If I ever had a theme throughout life it would be: “BROKEN”. Injuries are debilitating, frustrating, and can be expensive. I loathe what “fruit” injuries generally produce. However, injuries can act as a well deserved or much needed break. In some cases injury is the only form of communication that a certain few can understand: I can’t do that because it hurts/broke. As a stubborn athlete I know this to be absolutely true.
My tenacity helps me achieve my goals and makes me a serious competitor no matter what sport. It does have its draw backs though and injury is usually my sign that my tenacity has gotten the best of me. I very nearly broke my back in an obstacle run in 2014, for NO reason, and I learned that day that I’m not smart enough for Obstacle Course Racing. I am reminded every day of that mistake: a thorn in my side.
2015 I wasn’t injured per-se, but the recovery after my 100 mile attempt was brutal and extensive. I learned, despite the small success I had, that 34-40 miles weekly is not enough to prepare for the rigors of a 100 mile race no matter how “tough” you may think you are.
2016 was another brutal lesson learned. Evidently swimming 36 miles is also a challenge which you should NOT underestimate. My right rotator-cuff gave up on me 10 miles in and my left was nearly as destroyed by the time the EMT pulled me, unwillingly and ever so painfully, from the water just 4 miles from the finish. If losing the use of my arms wasn’t humiliating enough, not finishing a race I planned on winning, and the hypothermia and hot/cold flashes and fever that followed the night after the race was one of the most humbling events of my life. I do not think I could have sunk any lower that night. I was legitimately at rock bottom, and I hope I never revisit that place in life, again. It was humbling for sure, but I almost didn’t survive that transition. It was the first time I felt useless in the water, and I even remember telling myself that I would never swim again.
My recovery after this incident was not graceful either. I moved to Wyoming a few months after it all. I lost all motivation in life in general, and I even lost the few sponsors that I had early that year to boot.
I had hoped for a fresh start when I moved into the mountains and sought solace in the solitude that only they afford, but I was disappointed again. I still struggled to find motivation to get back on my feet. Then just as I was finally coming around and embracing the phenomenal running resources at my finger tips: mountains and trails unceasing. I came crashing down again.
Literally, I fell down a mountain frantically searching for my son that was snowboarding for the first time and went down the wrong “run” his first trip down the mountain and subsequently separated from me. My son was fine, but in my angst I made some terrible decisions and fell pretty hard and tore my meniscus in the process.
These last three seasons, back to back, have been tremendously difficult and disparaging to say the least. However, with pain and discomfort comes growth. I have grown tremendously from it all and my hunger for endurance remains. I am not certain what my future holds as an athlete, but I refuse to let a few challenges dilute my athletic potential.
Down time can be more productive to some than others.

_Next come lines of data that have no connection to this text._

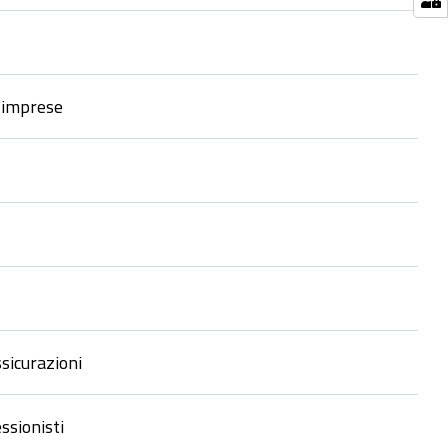
e imprese
ssicurazioni
ssionisti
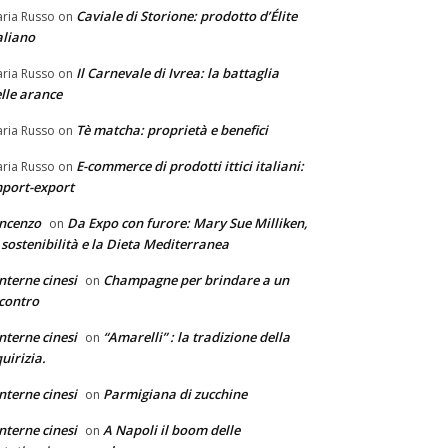
Caviale di Storione: prodotto d’Élite
ria Russo
on
aliano
Il Carnevale di Ivrea: la battaglia
ria Russo
on
lle arance
Tè matcha: proprietà e benefici
ria Russo
on
E-commerce di prodotti ittici italiani:
ria Russo
on
port-export
ncenzo
Da Expo con furore: Mary Sue Milliken,
on
 sostenibilità e la Dieta Mediterranea
nterne cinesi
Champagne per brindare a un
on
contro
nterne cinesi
“Amarelli” : la tradizione della
on
quirizia.
nterne cinesi
Parmigiana di zucchine
on
nterne cinesi
A Napoli il boom delle
on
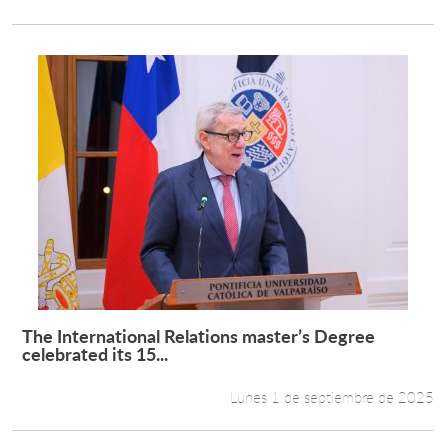
The International Relations master’s Degree
Leer más +
celebrated its 15...
Lunes 1 de septiembre de 2025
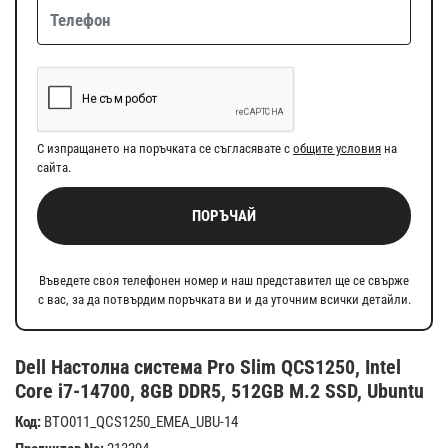
С изпращането на поръчката се съгласявате с
общите условия
на
сайта.
ПОРЪЧАЙ
Въведете своя телефонен номер и наш представител ще се свърже
с вас, за да потвърдим поръчката ви и да уточним всички детайли.
Dell Настолна система Pro Slim QCS1250, Intel
Core i7-14700, 8GB DDR5, 512GB M.2 SSD, Ubuntu
Код:
BTO011_QCS1250_EMEA_UBU-14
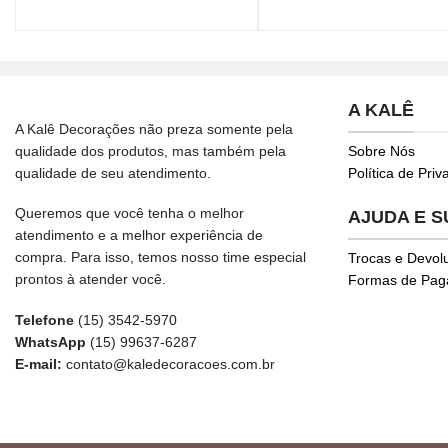
A KALÊ
A Kalê Decorações não preza somente pela
qualidade dos produtos, mas também pela
Sobre Nós
qualidade de seu atendimento.
Política de Pri
Queremos que você tenha o melhor
AJUDA E 
atendimento e a melhor experiência de
compra. Para isso, temos nosso time especial
Trocas e Devol
prontos à atender você.
Formas de Pa
Telefone
(15) 3542-5970
WhatsApp
(15) 99637-6287
E-mail:
contato@kaledecoracoes.com.br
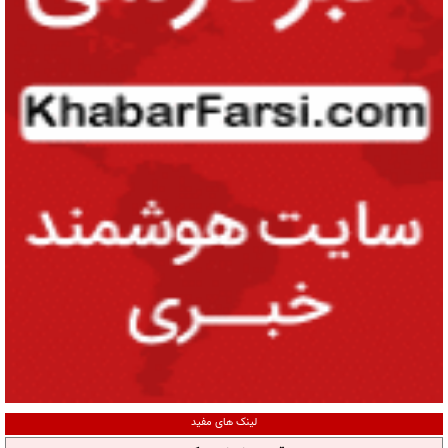
لینک های مفید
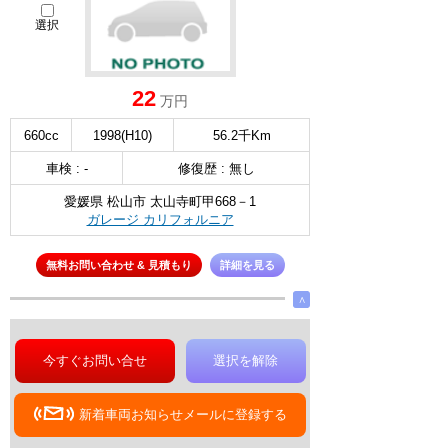
選択
22
万円
660cc
1998(H10)
56.2千Km
車検 : -
修復歴 : 無し
愛媛県 松山市 太山寺町甲668－1
ガレージ カリフォルニア
無料お問い合わせ & 見積もり
詳細を見る
∧
今すぐお問い合せ
選択を解除
新着車両お知らせメールに登録する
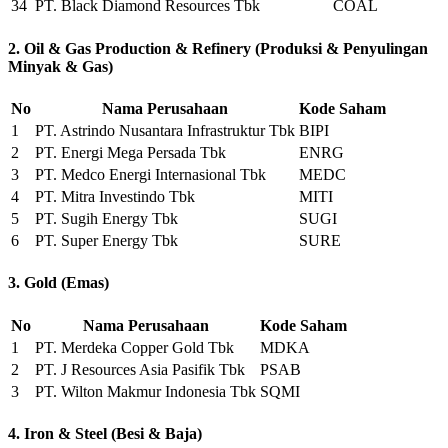
34
PT. Black Diamond Resources Tbk
COAL
2. Oil & Gas Production & Refinery (Produksi & Penyulingan
Minyak & Gas)
No
Nama Perusahaan
Kode Saham
1
PT. Astrindo Nusantara Infrastruktur Tbk
BIPI
2
PT. Energi Mega Persada Tbk
ENRG
3
PT. Medco Energi Internasional Tbk
MEDC
4
PT. Mitra Investindo Tbk
MITI
5
PT. Sugih Energy Tbk
SUGI
6
PT. Super Energy Tbk
SURE
3. Gold (Emas)
No
Nama Perusahaan
Kode Saham
1
PT. Merdeka Copper Gold Tbk
MDKA
2
PT. J Resources Asia Pasifik Tbk
PSAB
3
PT. Wilton Makmur Indonesia Tbk
SQMI
4. Iron & Steel (Besi & Baja)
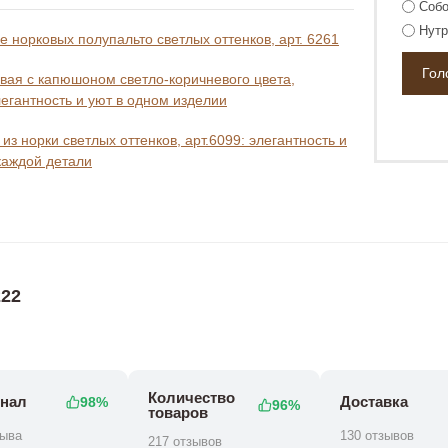
Собо
Нутр
 норковых полупальто светлых оттенков, арт. 6261
вая с капюшоном светло-коричневого цвета,
легантность и уют в одном изделии
из норки светлых оттенков, арт.6099: элегантность и
каждой детали
22
Количество
нал
Доставка
98%
96%
товаров
зыва
130 отзывов
217 отзывов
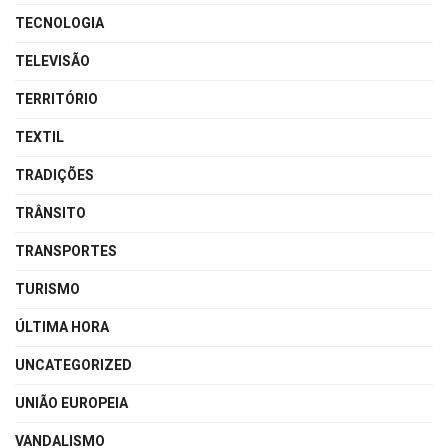
TECNOLOGIA
TELEVISÃO
TERRITÓRIO
TEXTIL
TRADIÇÕES
TRÂNSITO
TRANSPORTES
TURISMO
ÚLTIMA HORA
UNCATEGORIZED
UNIÃO EUROPEIA
VANDALISMO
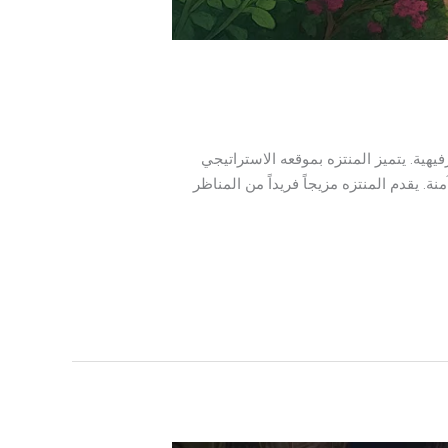
فيهية. يتميز المنتزه بموقعه الاستراتيجي
ة. يقدم المنتزه مزيجاً فريداً من المناظر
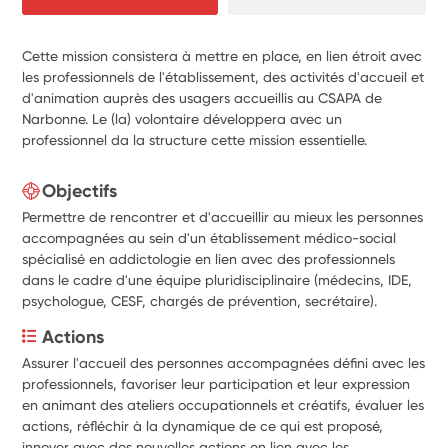
Cette mission consistera à mettre en place, en lien étroit avec
les professionnels de l'établissement, des activités d'accueil et
d'animation auprès des usagers accueillis au CSAPA de
Narbonne. Le (la) volontaire développera avec un
professionnel da la structure cette mission essentielle.
Objectifs
Permettre de rencontrer et d'accueillir au mieux les personnes
accompagnées au sein d'un établissement médico-social
spécialisé en addictologie en lien avec des professionnels
dans le cadre d'une équipe pluridisciplinaire (médecins, IDE,
psychologue, CESF, chargés de prévention, secrétaire).
Actions
Assurer l'accueil des personnes accompagnées défini avec les 
professionnels, favoriser leur participation et leur expression 
en animant des ateliers occupationnels et créatifs, évaluer les 
actions, réfléchir à la dynamique de ce qui est proposé, 
innover avec des nouvelles actions en lien avec les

So, I implore you to make the most of yours, heaven forbid. Also, be open, willing, and receptive to growing while at the bottom of the abyss that is rehabilitation.
Most importantly, learn and be cognizant of your limitations. Above all, be realistic. This is an area I fail in miserably but it is imperative to your success and ability to manage a consistent training program. Remember, train right, train smart, train forever.